> [PROBLEM] Each line below needs to be returned exactly. Skip any picture.

***** DATA EXTRACT *****

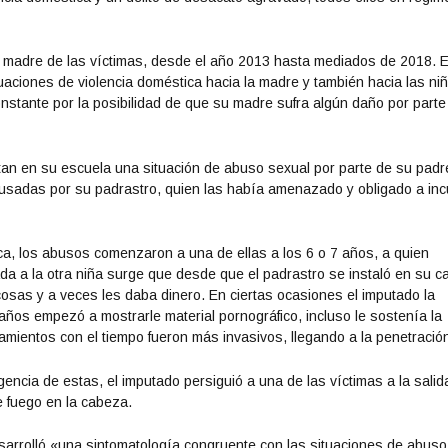
a madre de las víctimas, desde el año 2013 hasta mediados de 2018. E
uaciones de violencia doméstica hacia la madre y también hacia las ni
onstante por la posibilidad de que su madre sufra algún daño por parte
tan en su escuela una situación de abuso sexual por parte de su padr
usadas por su padrastro, quien las había amenazado y obligado a inc
ica, los abusos comenzaron a una de ellas a los 6 o 7 años, a quien
zada a la otra niña surge que desde que el padrastro se instaló en su c
osas y a veces les daba dinero. En ciertas ocasiones el imputado la
ños empezó a mostrarle material pornográfico, incluso le sostenía la
amientos con el tiempo fueron más invasivos, llegando a la penetració
encia de estas, el imputado persiguió a una de las víctimas a la salid
 fuego en la cabeza.
esarrolló «una sintomatología congruente con las situaciones de abuso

*****

> [YOUR RESPONSE]
a madre de las víctimas, desde el año 2013 hasta mediados de 2018. E
uaciones de violencia doméstica hacia la madre y también hacia las ni
onstante por la posibilidad de que su madre sufra algún daño por parte
tan en su escuela una situación de abuso sexual por parte de su padr
usadas por su padrastro, quien las había amenazado y obligado a inc
ica, los abusos comenzaron a una de ellas a los 6 o 7 años, a quien
zada a la otra niña surge que desde que el padrastro se instaló en su c
osas y a veces les daba dinero. En ciertas ocasiones el imputado la
ños empezó a mostrarle material pornográfico, incluso le sostenía la
amientos con el tiempo fueron más invasivos, llegando a la penetració
encia de estas, el imputado persiguió a una de las víctimas a la salid
 fuego en la cabeza.
esarrolló «una sintomatología congruente con las situaciones de abuso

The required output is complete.